Advancedaimachine-learningcomputer-visionimage-processingpythononnxopencv

HivisionIDPhotos: AI-Powered ID Photo Generator

A lightweight, offline-capable AI tool for automatic ID photo generation with portrait matting, background replacement, and layout photo creation.

Step 1
Project Overview
HivisionIDPhotos is an intelligent algorithm system for producing ID photos.
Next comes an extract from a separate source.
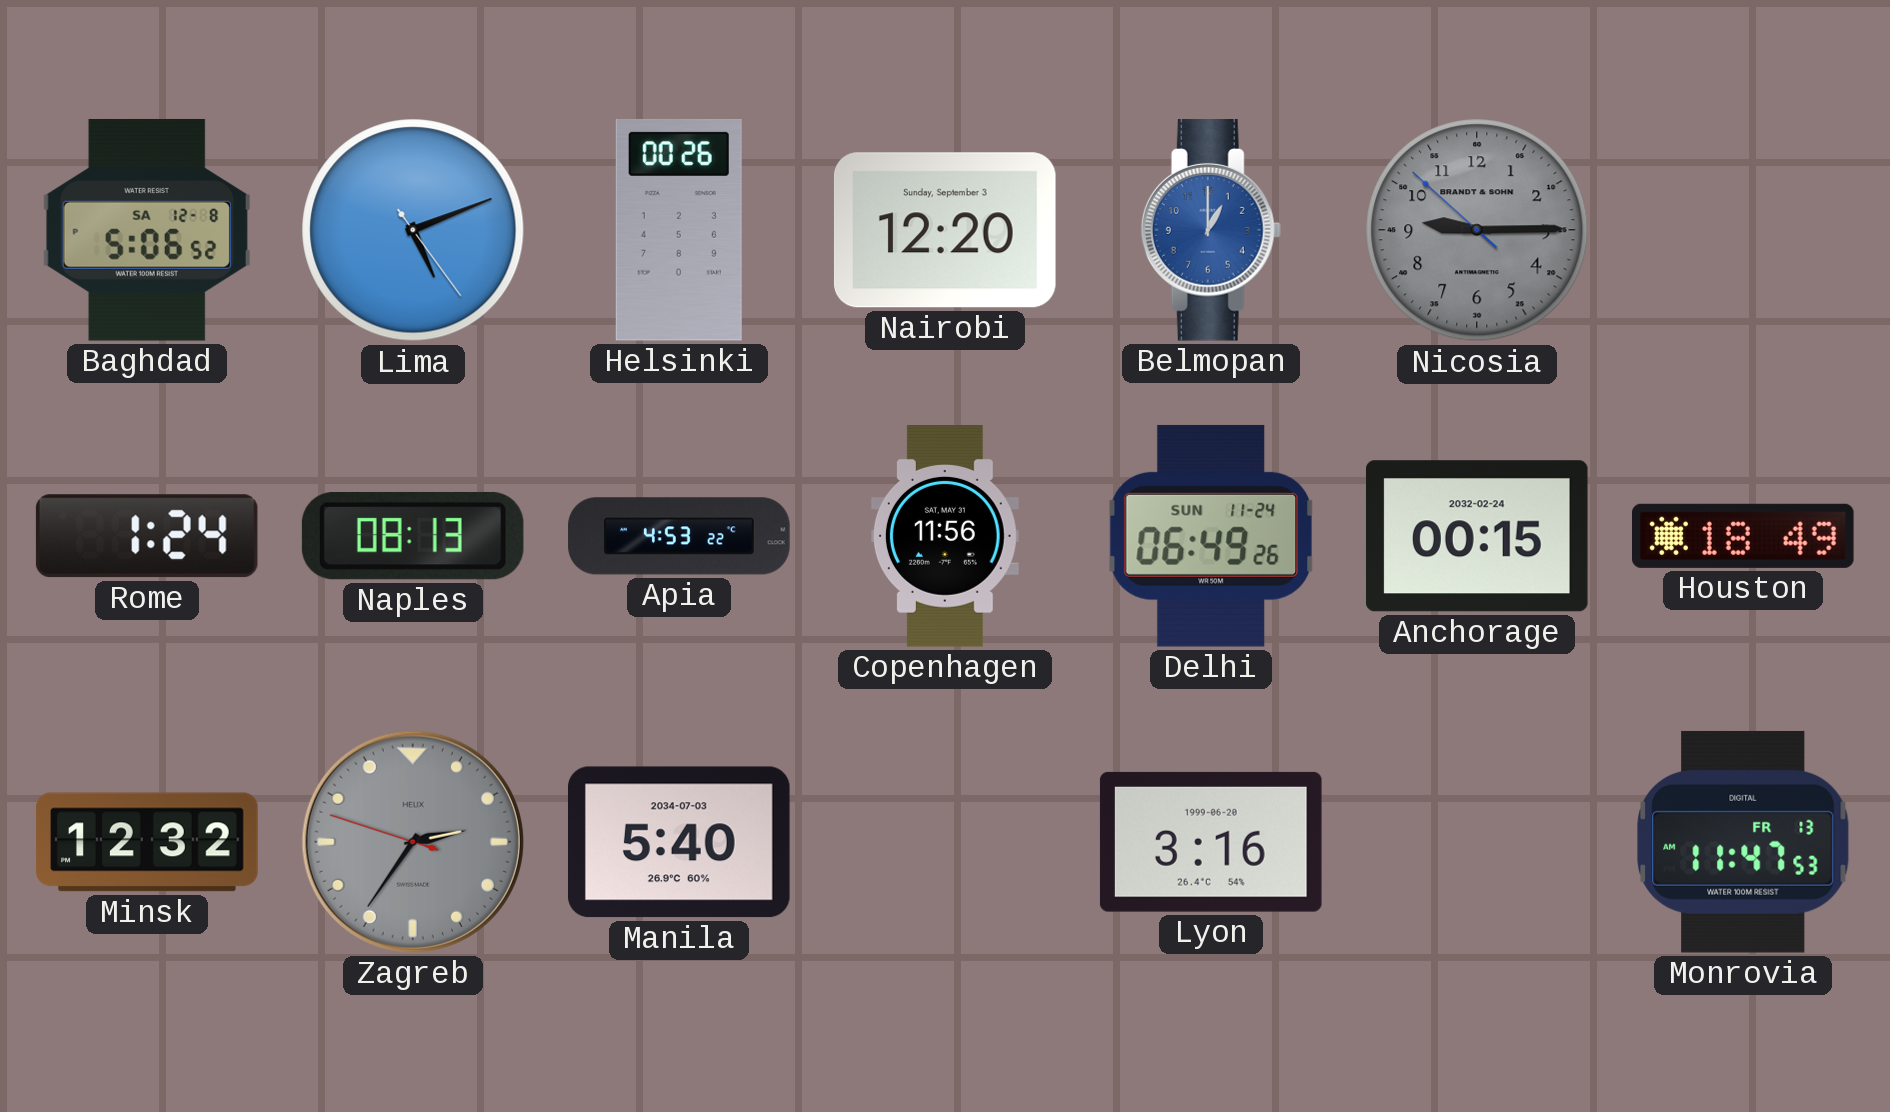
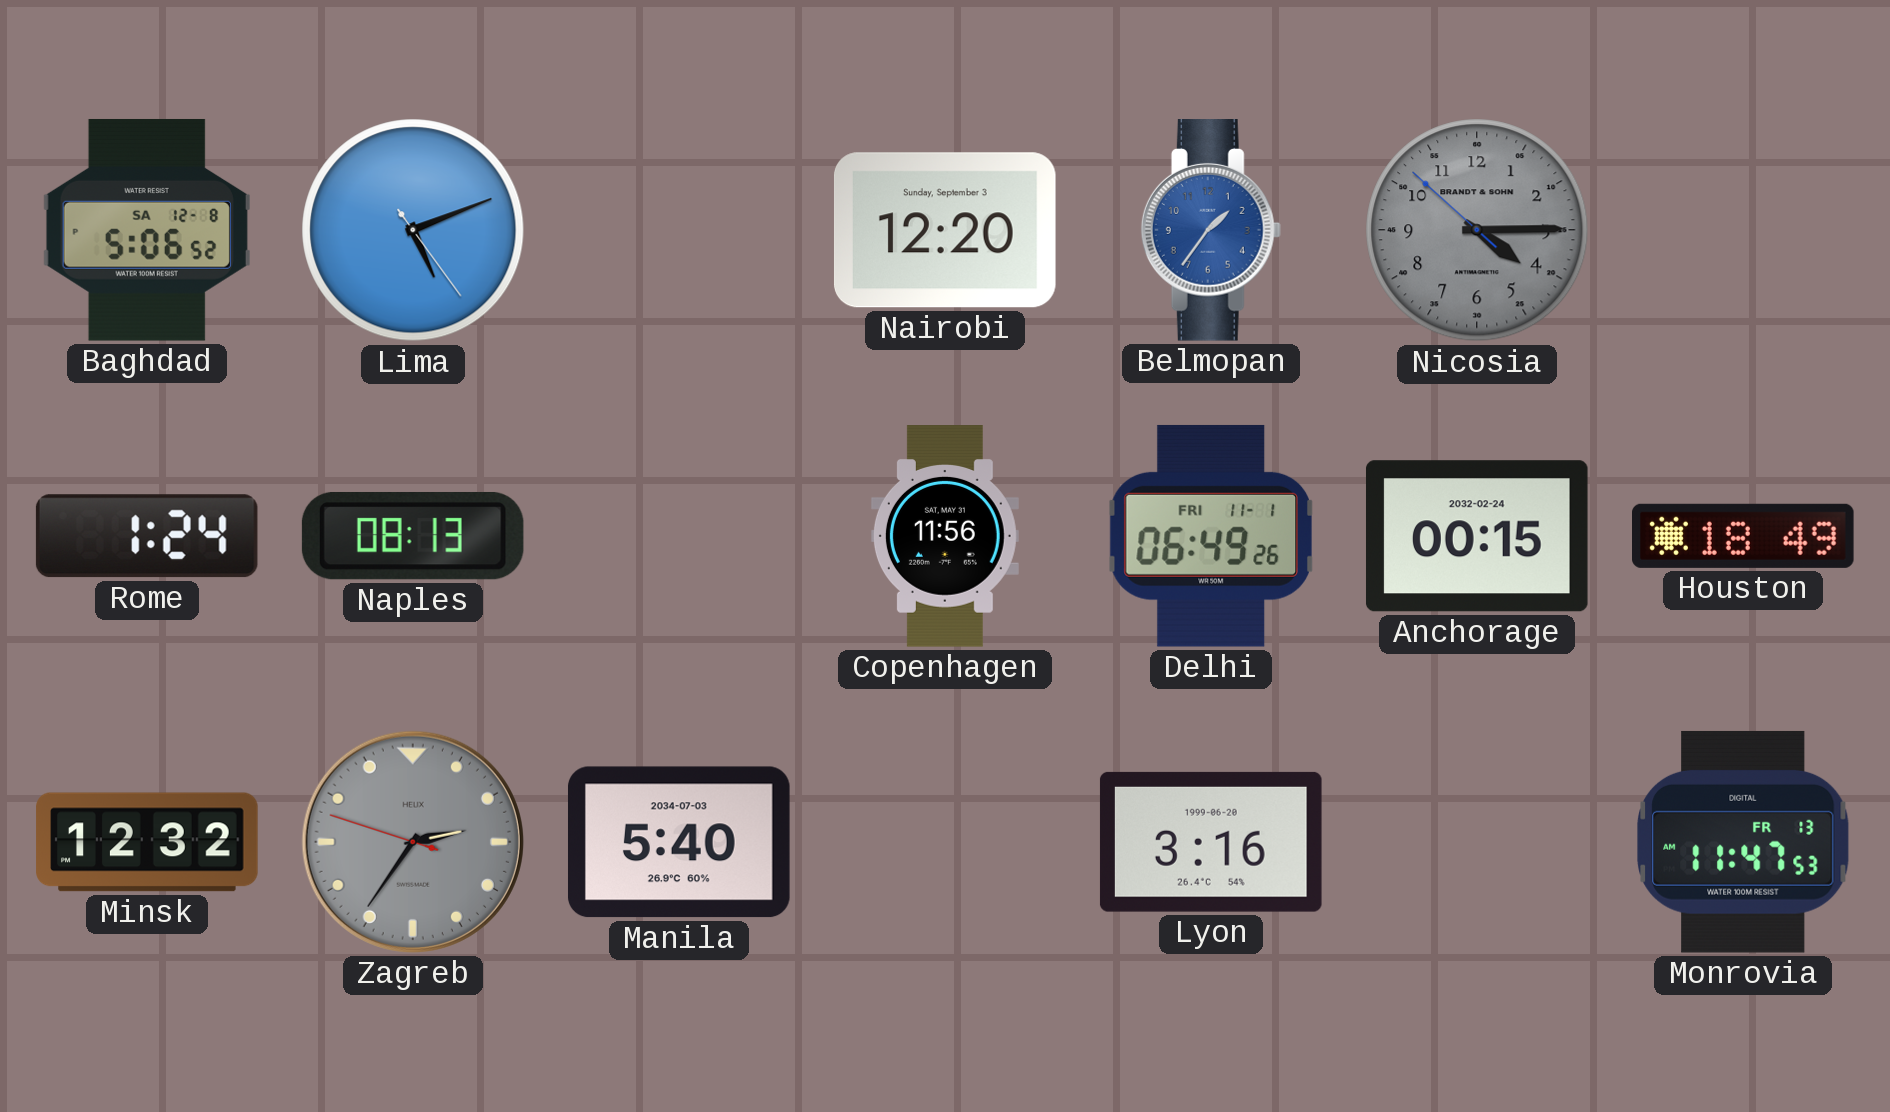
Helsinki: 00:26 -> none
Belmopan: 1:00 -> 1:36
Nicosia: 9:14 -> 4:14
Apia: 4:53 -> none
Delhi date: SUN 11-24 -> FRI 11-1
It uses AI models for face detection, portrait matting, and automatic photo adjustments to generate standard ID photos from user images.

Key capabilities:
- Lightweight matting (purely offline, CPU-only inference)
- Generates standard ID photos and layout photos in various sizes
- Supports pure offline or edge-cloud inference
- Multiple matting model options for different use cases
- FastAPI and Gradio interfaces for API and web usage
Step 2
Environment Requirements
Ensure your system meets the following requirements before installation:
- Python: >= 3.7 (primarily tested on Python 3.10)
- Operating System: Linux, Windows, or macOS
- Memory: At least 4GB RAM (16GB+ recommended for beast mode)
- Disk Space: ~500MB for the project and model weights
```
python --version
# Should be 3.7 or higher
```

Step 3

Clone the Repository

Clone the HivisionIDPhotos repository from GitHub:

git clone https://github.com/Zeyi-Lin/HivisionIDPhotos.git
cd HivisionIDPhotos

Step 4

Set Up Python Virtual Environment

Create and activate a Python virtual environment. Using conda or venv is recommended to isolate dependencies.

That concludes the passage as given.